As of Tuesday of next week, we will be able to claim that all of our wheels are "wind tunnel tested." Does that mean we can raise our prices?
Our wheels are not at the wind tunnel for marketing purposes though. Believe it or not, this trip is motivated purely by R&D. We've got 9 wheels in boxes that just arrived at A2 in North Carolina, with nary a camera in sight.* To let you know what precisely we are testing, I'll start with the lineup of wheels we are sending (all of these are front wheels):
- Canary Thunder, our yellow solid plastic prototype of the Rail, built with 24 radial laced CX-Ray spokes (more on spoke count in a bit)
- RFSC 85 w/ 20 CX-Ray spokes
- RFSC 58 w/ 24 CX-Ray spokes
- RFSC 58 w/ 20 CX-Ray spokes
- RFSC 50 w/ 20 CX-Ray spokes
- RFSC 38 w/ 20 CX-Ray spokes
- RFSC 38 w/ 20 Laser spokes
- FSW 23 2/ 20 CX-Ray spokes
- Zipp 404 Firecrest Carbon Clincher w/ 16 bladed spokes
Every wheel will be tested with the same 23mm Vittoria Corsa Evo CX tire rotating in the same direction. A single tire will be transferred from wheel to wheel to eliminate any variability that might result from variations in the tires, even if they are the same make and model.
Curiously, Canary Thunder has 24 spokes. No, we do not intend to go to market with that many, but have you ever tried building a wheel with a 20 pound solid plastic rim? We get one bite at this apple and the extra spokes help ensure the wheel will remain true at the tire pressure and rotational speed needed for the testing. We realize it will skew our data to the unfavorable side, but we're fine with that as we're looking to get smarter in the tunnel, not proclaim ourselves the victor when we emerge.
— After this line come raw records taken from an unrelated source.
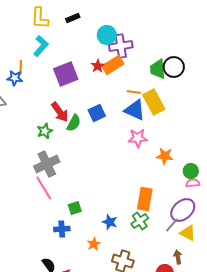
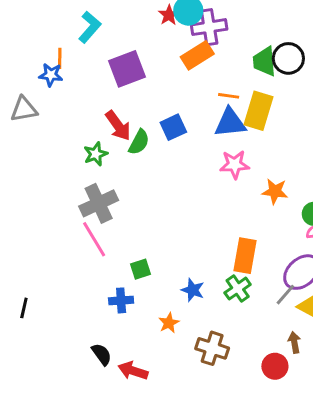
red star: (98, 66) -> (169, 15), moved
yellow rectangle: (154, 102) -> (258, 111), turned 45
blue triangle: (135, 110) -> (230, 123), turned -30

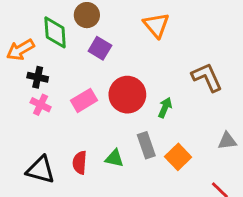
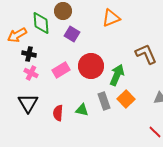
orange triangle: (156, 25) -> (111, 18), turned 48
green arrow: (165, 108) -> (117, 75), size x1.5
orange square: (178, 157) -> (126, 99), moved
black triangle: (41, 170) -> (28, 103), moved, turned 45

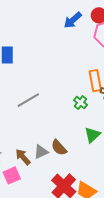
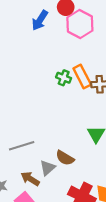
gray line: (28, 100) -> (22, 146), moved, turned 30
green cross: (80, 103) -> (64, 78), moved

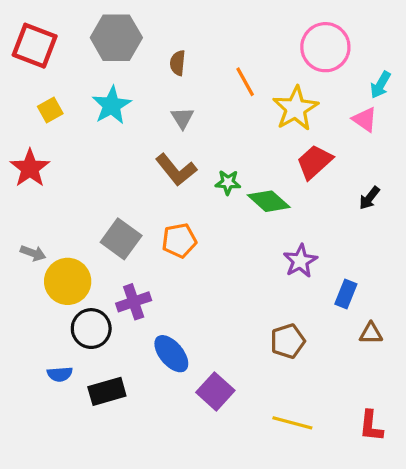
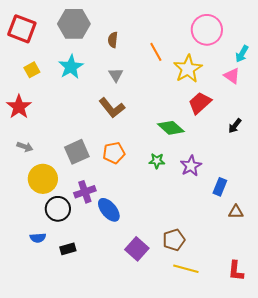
green star: (228, 182) -> (157, 161), moved
gray square: (121, 239) -> (77, 152), turned 30
gray arrow: (33, 253) -> (25, 147), moved
brown pentagon: (288, 341) -> (174, 240), moved
blue ellipse: (171, 354) -> (109, 210), moved
black rectangle: (107, 391) -> (68, 249), size x0.7

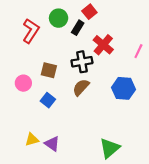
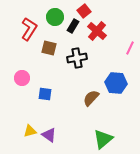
red cross: (103, 45) -> (97, 31), moved
brown square: (49, 70) -> (49, 48), moved
brown semicircle: (81, 87) -> (91, 98), moved
blue square: (48, 100) -> (45, 94), turned -32

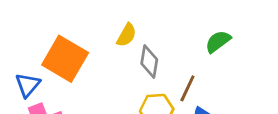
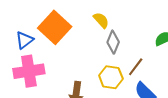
yellow semicircle: (127, 35) -> (101, 20), turned -84

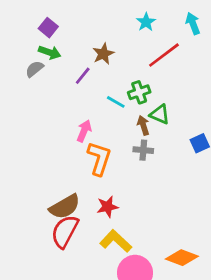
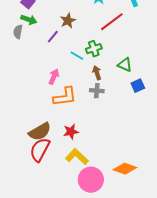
gray semicircle: (34, 69) -> (18, 32), turned -40
green triangle: (160, 114) -> (125, 65), moved
orange L-shape: (99, 158) -> (65, 97), turned 65

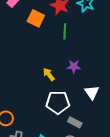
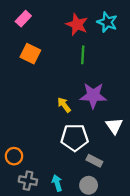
orange square: (36, 18) -> (30, 54), moved
purple star: (74, 66) -> (93, 96), size x1.6

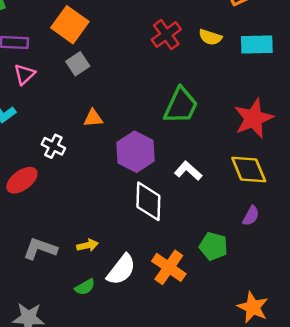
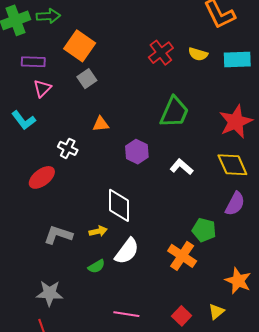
purple hexagon: (135, 152) -> (137, 152), size x0.7
white diamond: (148, 201) -> (119, 205), moved
purple semicircle: (251, 216) -> (235, 204), size x1.4
orange cross: (169, 267) -> (182, 256), moved

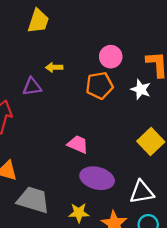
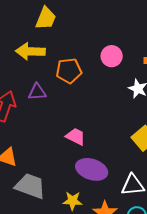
yellow arrow: (54, 67) -> (30, 51), moved, size x1.8
orange pentagon: (99, 85) -> (69, 71), moved
purple triangle: (32, 87) -> (37, 92), moved

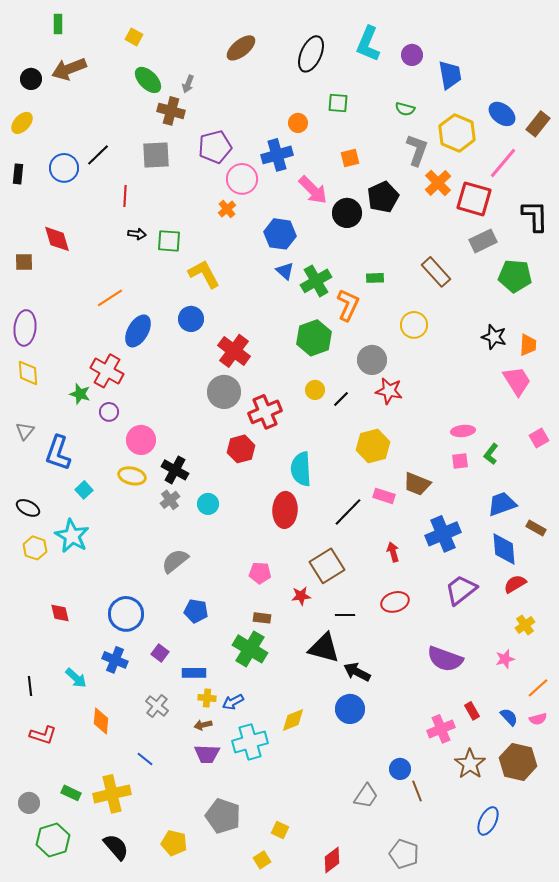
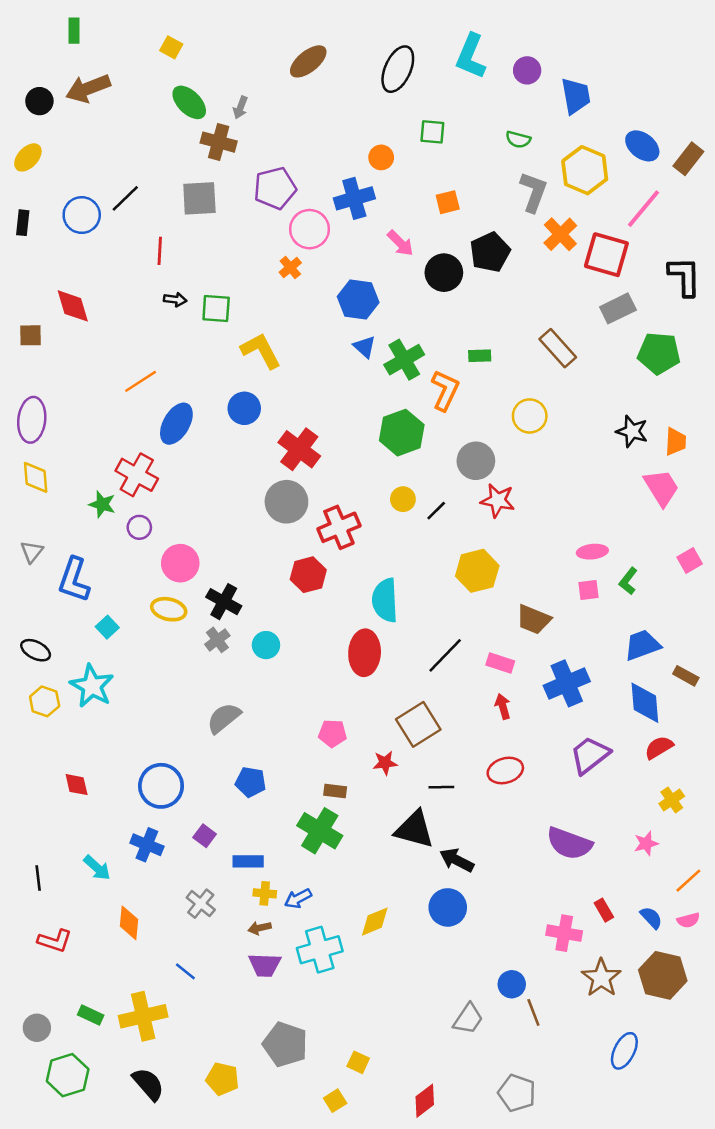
pink arrow: (313, 190) -> (400, 243), size x0.7
pink rectangle: (384, 496) -> (500, 663), moved
pink cross: (441, 729) -> (564, 933), turned 32

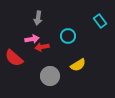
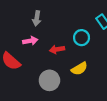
cyan circle: (68, 36) -> (82, 38), moved
red arrow: (42, 47) -> (57, 49), moved

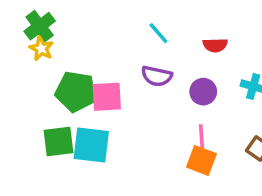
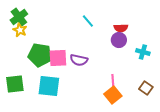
purple semicircle: (157, 76) -> (79, 60), moved
purple circle: (203, 92) -> (119, 40), moved
green square: (59, 142) -> (15, 84), moved
orange square: (201, 160) -> (113, 95), turned 30

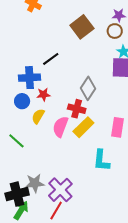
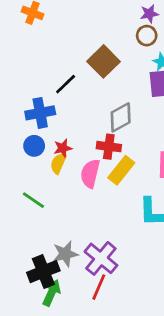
brown square: (82, 27) -> (103, 61), moved
gray diamond: (88, 88) -> (121, 117), turned 35
red star: (43, 95) -> (63, 148), moved

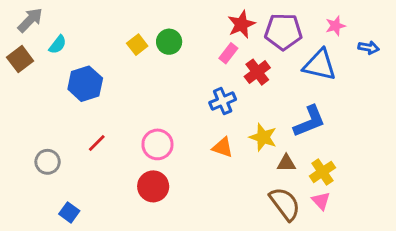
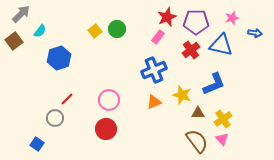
red cross: (257, 72) -> (191, 50), moved
blue cross: (223, 101) -> (154, 70), size x1.4
orange triangle: (223, 147) -> (154, 102), turned -42
gray circle: (48, 162) -> (55, 118), moved
blue square: (69, 212) -> (37, 144), moved

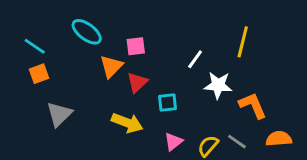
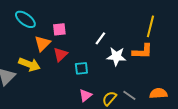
yellow line: (243, 42) -> (150, 26), moved
orange L-shape: (253, 105) -> (142, 51), moved, turned 115
yellow arrow: (127, 123) -> (29, 64), moved

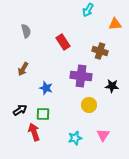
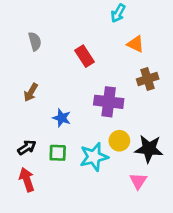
orange triangle: (115, 24) -> (135, 44), moved, turned 32
brown cross: (100, 51) -> (148, 79), moved, turned -35
black star: (112, 86) -> (149, 149), moved, size x1.5
red arrow: (34, 132) -> (27, 180), moved
cyan star: (75, 138) -> (94, 157), moved, size x1.5

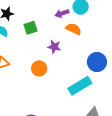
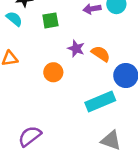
orange semicircle: (74, 29) -> (101, 54), moved

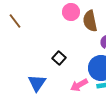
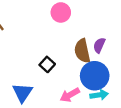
brown semicircle: (90, 21) -> (82, 51), moved

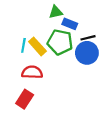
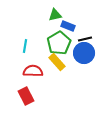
green pentagon: (60, 42) -> (59, 43), turned 30
yellow rectangle: (37, 46) -> (57, 62), moved
red rectangle: (25, 99) -> (26, 96), turned -60

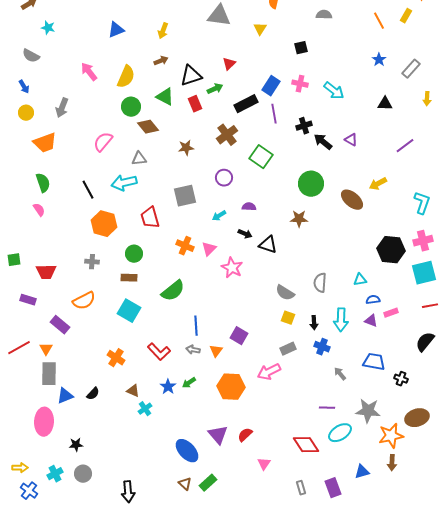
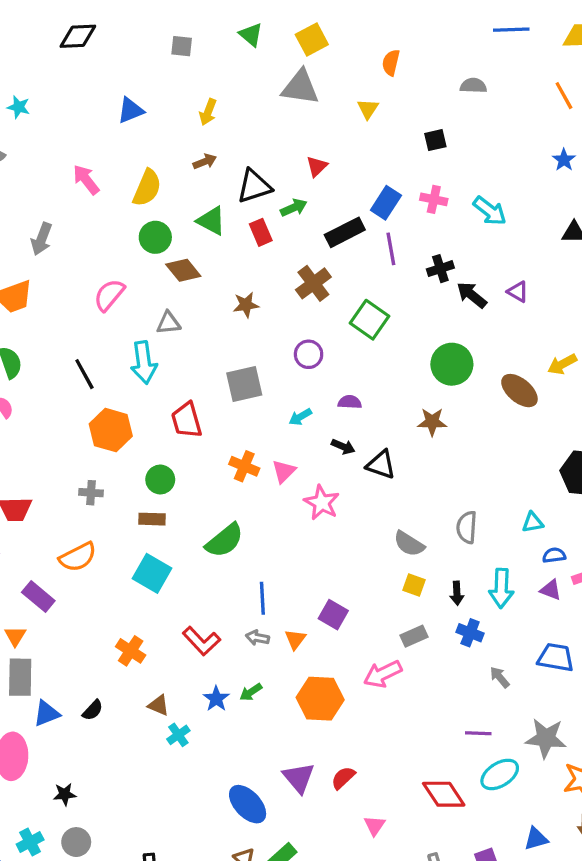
cyan arrow: (124, 183) -> (144, 363), turned -85

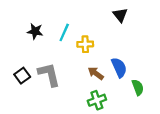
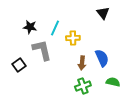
brown arrow: (96, 73) -> (82, 63), turned -120
gray L-shape: (49, 75) -> (42, 50), moved
green semicircle: (138, 87) -> (113, 82), moved, turned -56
You will see also that we have a pair of RFSC 58s, one with 20 and the other 24 spokes. Testing both of these will give us some insight into how much drag is attritutable to 4 extra spokes. Everyone assumes fewer spokes are less drag - won't it be nice to know by how much? We think so. Testing 20H vs 24H will also help us normalize the testing of Canary Thunder by extrapolating the data to suggest how CT would perform with 20 spokes (and start to build a hypothesis about what 18 would look like).
We're testing every depth of our carbon rim for two reasons: 1) we want to be able to give quantifiable response when someone asks what is the difference between this depth and that. We can say that the shallower rim sheds a certain number of grams, and by providing the aerodynamic delta as well we think our customers will be better able to calculate their personal trade-off between speed and light weight; 2) we are not fully convinced a range of 4 (or even 3) different wheel depths is warranted. As we move from open mold to proprietary designs, we will likely remove offerings that offer variety with no real additional value.
Note that we also have a pair of 38s in there - one with CX-Rays and the other with the less expensive but same weight Lasers. CX-Rays are provided standard on a lot of wheels because of their purported aerodynamic benefit. How much is that benefit? Does it justify the additional expense? Let's find out.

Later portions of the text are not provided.